Wednesday, May 20, 2015

What This Blog Is About

Welcome to a new blog on welfare economics. Welfare economics provides the framework economists use to solve real world problems. So it's very important to get welfare economics right. Much of this blog will be about explaining how economists have not got welfare economics right, and what might be right instead.

There are essentially three premises that underlie my view of welfare economics:

 1. Economic agents choose to acquire the most value that is feasible to acquire.

2. That which is not chosen is not feasible, not sufficiently valuable to motivate action relative to cost, or both.

3. Creating markets is costly. In other words, transaction costs exist.

In other words, people do what they want insofar as they can. When they don't do something, it's because they can't or won't. And making markets is a thing that sometimes can't happen or isn't worth doing. All these premises, which are standard accepted truths among economists, yield the following conclusions:

1. Externalities don't exist.

2. Everything is efficient.

3. The task of welfare economics, handed down from Alfred Marshall to Arthur Pigou to the rest of the profession, might literally be impossible.
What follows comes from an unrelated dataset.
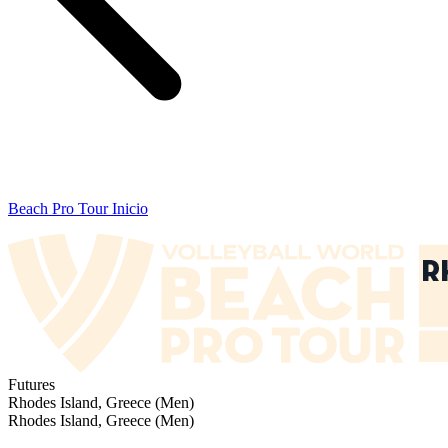
Beach Pro Tour Inicio
Futures
Rhodes Island, Greece (Men)
Rhodes Island, Greece (Men)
The first position would strike most economists as utterly asinine. Ronald Coase won the Nobel prize in economics in large part for proving this position in 1960. The second position has a history going back to at least Frank Knight and has been argued for by names like Stigler and Alchian, and Buchanan and Demsetz to some degree. It hasn't caught on. I will spend some time talking about why and where Stigler and Demsetz in particular go wrong. The third position is more speculative. It will be interesting to see how things go.
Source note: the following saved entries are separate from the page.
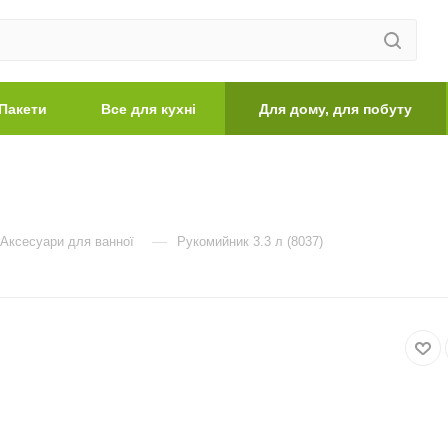
Пакети
Все для кухні
Для дому, для побуту
—
Аксесуари для ванної
Рукомийник 3.3 л (8037)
A note on the normative: although welfare economics is critical to normative considerations, this blog has no normative concerns. Everything is efficient, meaning capitalism is efficient, Communism is efficient, and so is everything in between. Efficiency does not distinguish between states according to normative (or any) considerations, but efficiency is not a normative property. And while externalities do not exist, coordination problems do.